ポイントごとに工事担当者から説明がありました。
参加者に手渡されたタブレット端末には将来のまち並みのイメージ図が入っており、GPS機能などで立っている位置と向きによってどのようなまち並みになるのかを見ることができます。
当日は天候にも恵まれ、山田町のシンボルであるオランダ島(大島)もきれいに見ることができました。
途中、ロードローラーで地盤を締固める様子もご覧いただきました。ロードローラーは振動を加えながら進みます。その方がよく締まるそうです。
最後に参加された皆さんで山田湾をバックに集合写真を撮りました。
一日も早く皆さまにこの場所に住宅を建設していただけるよう事業を進めてまいります。
2014/9/24
竹下復興大臣らが岩手県内の復興まちづくりの現場を視察
9月24日(水)と25日(木)の2日にわたり、9月3日に就任された竹下亘復興大臣が岩手県の復興まちづくり事業を行っている現場を視察されました。
視察先は大槌町から陸前高田市にかけての3市1町の現場です。
24日は大槌町と大船渡市の現場を視察されました。
そのうち大船渡市の大船渡駅周辺地区の視察では、まず戸田公明大船渡市長が旧大船渡駅前広場で、土地区画整理事業で市街地のかさ上げや産業用地の集積を図ること、津波復興拠点事業でにぎわいの核となる大船渡駅前の商業再生を進めて行くことなど、事業の概要説明をしました。
その後、UR大船渡復興支援事務所の中川一郎所長が説明をしました。

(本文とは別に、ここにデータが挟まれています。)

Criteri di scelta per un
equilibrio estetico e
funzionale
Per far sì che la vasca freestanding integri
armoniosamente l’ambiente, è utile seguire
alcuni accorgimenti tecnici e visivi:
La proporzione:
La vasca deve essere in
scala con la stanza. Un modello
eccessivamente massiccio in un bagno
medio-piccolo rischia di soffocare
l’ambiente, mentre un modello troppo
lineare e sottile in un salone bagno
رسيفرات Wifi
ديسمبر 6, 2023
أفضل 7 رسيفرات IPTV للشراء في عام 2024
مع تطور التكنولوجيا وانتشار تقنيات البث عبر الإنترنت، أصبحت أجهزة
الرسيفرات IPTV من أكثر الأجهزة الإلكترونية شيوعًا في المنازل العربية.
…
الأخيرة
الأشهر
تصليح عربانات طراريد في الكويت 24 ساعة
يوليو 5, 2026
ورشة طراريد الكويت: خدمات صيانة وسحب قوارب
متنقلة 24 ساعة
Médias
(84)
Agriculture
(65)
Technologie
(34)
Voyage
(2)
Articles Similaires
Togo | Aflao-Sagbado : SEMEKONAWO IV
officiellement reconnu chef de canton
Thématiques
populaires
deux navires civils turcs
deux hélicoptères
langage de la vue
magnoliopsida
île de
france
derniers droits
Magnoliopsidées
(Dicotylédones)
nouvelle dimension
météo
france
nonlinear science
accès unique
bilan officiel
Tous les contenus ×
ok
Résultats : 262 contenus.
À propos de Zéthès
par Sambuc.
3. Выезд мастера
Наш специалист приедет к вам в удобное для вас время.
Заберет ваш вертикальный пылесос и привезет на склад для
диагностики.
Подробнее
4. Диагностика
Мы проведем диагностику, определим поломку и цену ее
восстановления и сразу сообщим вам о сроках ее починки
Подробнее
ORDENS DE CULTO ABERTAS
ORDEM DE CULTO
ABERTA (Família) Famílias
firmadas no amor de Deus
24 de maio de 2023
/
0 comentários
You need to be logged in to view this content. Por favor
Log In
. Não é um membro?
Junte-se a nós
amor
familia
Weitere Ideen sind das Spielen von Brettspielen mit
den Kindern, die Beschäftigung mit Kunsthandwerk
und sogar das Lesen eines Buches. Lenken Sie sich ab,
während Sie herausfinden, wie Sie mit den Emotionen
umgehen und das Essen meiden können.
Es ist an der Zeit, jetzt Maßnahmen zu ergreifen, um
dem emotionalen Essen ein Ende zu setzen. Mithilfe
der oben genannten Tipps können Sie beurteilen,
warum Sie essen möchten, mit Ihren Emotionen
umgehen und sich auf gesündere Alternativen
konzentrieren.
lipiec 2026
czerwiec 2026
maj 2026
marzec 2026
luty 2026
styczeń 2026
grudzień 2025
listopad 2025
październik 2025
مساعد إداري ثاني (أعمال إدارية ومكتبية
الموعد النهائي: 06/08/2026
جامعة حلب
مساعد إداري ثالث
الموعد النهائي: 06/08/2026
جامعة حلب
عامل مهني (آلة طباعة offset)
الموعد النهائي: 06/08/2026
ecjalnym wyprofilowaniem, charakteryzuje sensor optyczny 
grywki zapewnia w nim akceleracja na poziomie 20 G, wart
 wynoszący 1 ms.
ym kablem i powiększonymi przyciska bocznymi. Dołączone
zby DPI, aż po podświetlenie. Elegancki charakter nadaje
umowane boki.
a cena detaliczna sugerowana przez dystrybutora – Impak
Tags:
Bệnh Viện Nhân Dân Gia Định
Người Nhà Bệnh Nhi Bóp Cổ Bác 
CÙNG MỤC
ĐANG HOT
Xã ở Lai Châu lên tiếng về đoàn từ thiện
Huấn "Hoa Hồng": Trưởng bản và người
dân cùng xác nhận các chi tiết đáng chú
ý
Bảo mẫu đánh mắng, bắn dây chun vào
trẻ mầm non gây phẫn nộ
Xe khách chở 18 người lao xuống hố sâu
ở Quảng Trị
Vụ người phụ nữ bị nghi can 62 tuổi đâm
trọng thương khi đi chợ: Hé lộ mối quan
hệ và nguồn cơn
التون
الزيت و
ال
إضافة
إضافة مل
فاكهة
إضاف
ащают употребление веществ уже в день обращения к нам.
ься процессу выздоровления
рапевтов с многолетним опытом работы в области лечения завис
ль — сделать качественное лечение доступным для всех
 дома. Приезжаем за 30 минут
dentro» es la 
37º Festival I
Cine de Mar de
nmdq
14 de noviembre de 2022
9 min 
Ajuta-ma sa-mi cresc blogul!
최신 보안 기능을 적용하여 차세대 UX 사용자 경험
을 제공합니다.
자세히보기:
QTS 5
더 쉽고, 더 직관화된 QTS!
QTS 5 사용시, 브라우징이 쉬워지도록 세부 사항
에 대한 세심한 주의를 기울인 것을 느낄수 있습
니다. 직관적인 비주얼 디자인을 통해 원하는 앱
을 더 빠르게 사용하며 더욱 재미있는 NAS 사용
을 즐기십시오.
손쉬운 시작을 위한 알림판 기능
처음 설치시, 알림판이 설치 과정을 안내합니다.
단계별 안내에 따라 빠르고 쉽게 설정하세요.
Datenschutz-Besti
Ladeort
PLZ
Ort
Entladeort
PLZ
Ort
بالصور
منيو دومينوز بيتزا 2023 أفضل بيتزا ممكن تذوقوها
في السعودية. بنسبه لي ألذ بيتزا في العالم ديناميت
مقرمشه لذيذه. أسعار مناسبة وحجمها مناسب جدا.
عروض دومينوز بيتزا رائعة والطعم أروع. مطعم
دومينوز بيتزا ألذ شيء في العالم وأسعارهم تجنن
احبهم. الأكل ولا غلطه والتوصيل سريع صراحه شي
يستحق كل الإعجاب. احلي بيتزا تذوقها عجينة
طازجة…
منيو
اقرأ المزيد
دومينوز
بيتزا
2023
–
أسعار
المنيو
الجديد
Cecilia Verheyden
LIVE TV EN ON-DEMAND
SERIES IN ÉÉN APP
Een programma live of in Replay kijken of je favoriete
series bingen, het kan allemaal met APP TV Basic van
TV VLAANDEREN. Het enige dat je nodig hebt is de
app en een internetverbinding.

中川所長からは、県の防潮堤事業やJR大船渡線の切り替えなどの関連公共事業との調整が数多くある上、地権者の方々約530名との合意形成も必要であり、工事も60戸の移転をしながら進めていることなど、現場に即した内容を説明しました。
説明後、戸田市長から「復興事業は地区ごとに状況も異なるので、状況に応じて対応してほしい」、「復興事業で生じた非居住エリアの管理なども数多く残るので、予算措置などをお願いしたい」と要望し、竹下大臣からは「細かいことまでも対応していきたい」と積極的なお答えがありました。
この日の視察の最後に仮設の「大船渡夢商店街」を訪れ、店舗を回って声をかけられていました。
翌25日は小泉進次郎政務官も合流し、釜石市と陸前高田市の現場を視察されました。このうち陸前高田市の現場では、今泉地区で土砂を運ぶベルトコンベヤーを視察された後、まちづくり情報館を視察されました。
最後は報道陣の質問に答えられ、「復興事業も各地区共通の課題や自治体ごとの課題、地域別の課題があることを改めて感じた。一人ひとり事情も違うがその思いに沿えるよう勧めて行きたい」「安倍政権は地方創生を掲げている。地方の抱える課題で一番難しいのがこの被災地。ここできちっと課題を解決することが日本の課題解決につながる」との思いを述べられました。
2014/9/23
陸前高田市下和野(しもわの)地区で災害公営住宅の内覧会を開催
9月22日(月)と23日(火・祝)の2日にわたり、岩手県陸前高田市の下和野地区で間もなく完成する災害公営住宅の内覧会を行いました。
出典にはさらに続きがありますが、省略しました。